- [What the exercise asks] In the data that follows, every line containing the word "want" should be returned.

- [Provided data]

········

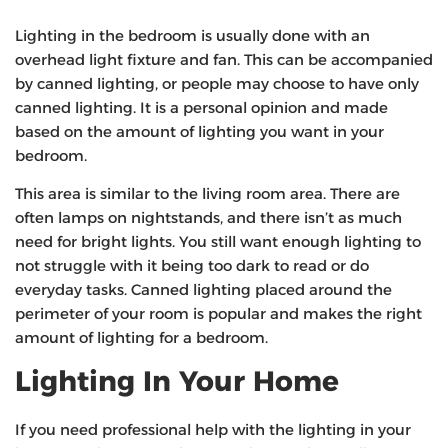
Lighting in the bedroom is usually done with an
overhead light fixture and fan. This can be accompanied
by canned lighting, or people may choose to have only
canned lighting. It is a personal opinion and made
based on the amount of lighting you want in your
bedroom.
This area is similar to the living room area. There are
often lamps on nightstands, and there isn’t as much
need for bright lights. You still want enough lighting to
not struggle with it being too dark to read or do
everyday tasks. Canned lighting placed around the
perimeter of your room is popular and makes the right
amount of lighting for a bedroom.
Lighting In Your Home
If you need professional help with the lighting in your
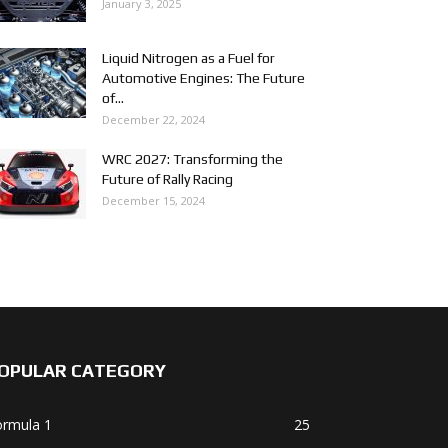
January 3, 2025
Liquid Nitrogen as a Fuel for
Automotive Engines: The Future
of...
December 22, 2024
WRC 2027: Transforming the
Future of Rally Racing
December 15, 2024
OPULAR CATEGORY
ormula 1
25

········

- [Task solution]
based on the amount of lighting you want in your
need for bright lights. You still want enough lighting to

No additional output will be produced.